SLCO1B3 normally encodes a transporter protein involved in liver function, where it handles bile compounds including biliverdin and related tetrapyrroles. In the Araucana oviduct, driven by the retroviral promoter, it produces the same transport activity in the wrong tissue, resulting in oocyanin accumulation in the developing shell.
This mechanism is remarkable because it represents a visible, heritable phenotypic change caused by a retroviral integration event, of the kind that genomicists study as a driver of evolutionary novelty. In this case, the novelty is blue eggs, which is more visually striking than most retroviral contributions to genome evolution.

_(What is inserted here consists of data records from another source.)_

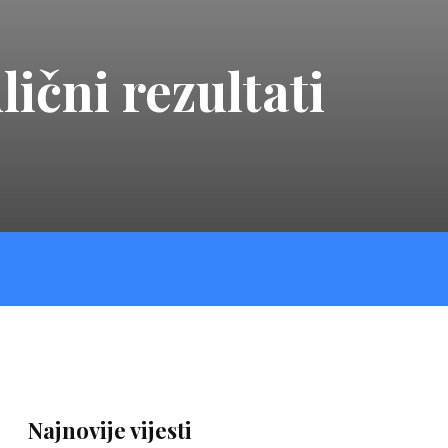
ični rezultati
Najnovije vijesti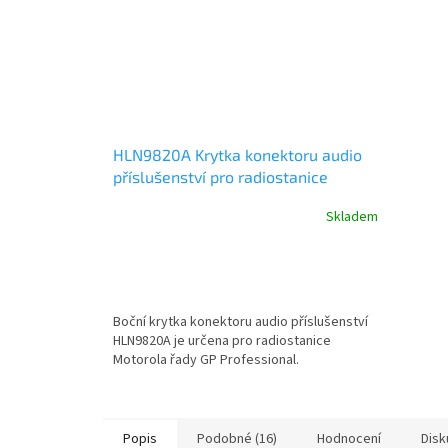
HLN9820A Krytka konektoru audio
příslušenství pro radiostanice
Motorola řady GP Professional
Skladem
Boční krytka konektoru audio příslušenství
HLN9820A je určena pro radiostanice
Motorola řady GP Professional.
Popis
Podobné (16)
Hodnocení
Disk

## Breed Origins and the Spread of Blue Eggs
The Araucana originated in Chile, where it was kept by the Araucanian peoples, also called the Mapuche, before European contact. Spanish colonizers encountered the birds and eventually brought them to Europe and North America, where they entered formal breed registries in the early 20th century. The American Poultry Association recognized the Araucana in 1976.
The breed has two distinctive traits beyond blue eggs: it is rumpless, lacking a tail and the associated vertebrae, and it has feathered ear tufts rather than standard earlobes. Both traits are linked to lethal alleles that cause embryonic death when present in double dose. The genetics of the breed are consequently complicated. Breeding purebred Araucanas involves managing these lethal combinations, and chick mortality is higher in Araucana breeding programs than in most other breeds.
The Ameraucana, a separate breed developed in the United States from Araucana stock, carries the blue egg gene but without the lethal alleles associated with the rumpless and tufted traits. Easter Egger chickens, which are mixed-breed birds with varying amounts of Araucana ancestry, also lay blue and green eggs, the green resulting from the blue shell base combined with brown surface pigmentation. The oocyanin gene has spread considerably into the hobby poultry world as a result of its visual appeal, which is a reasonable outcome for a trait that causes chickens to produce something that looks like it belongs in an art installation.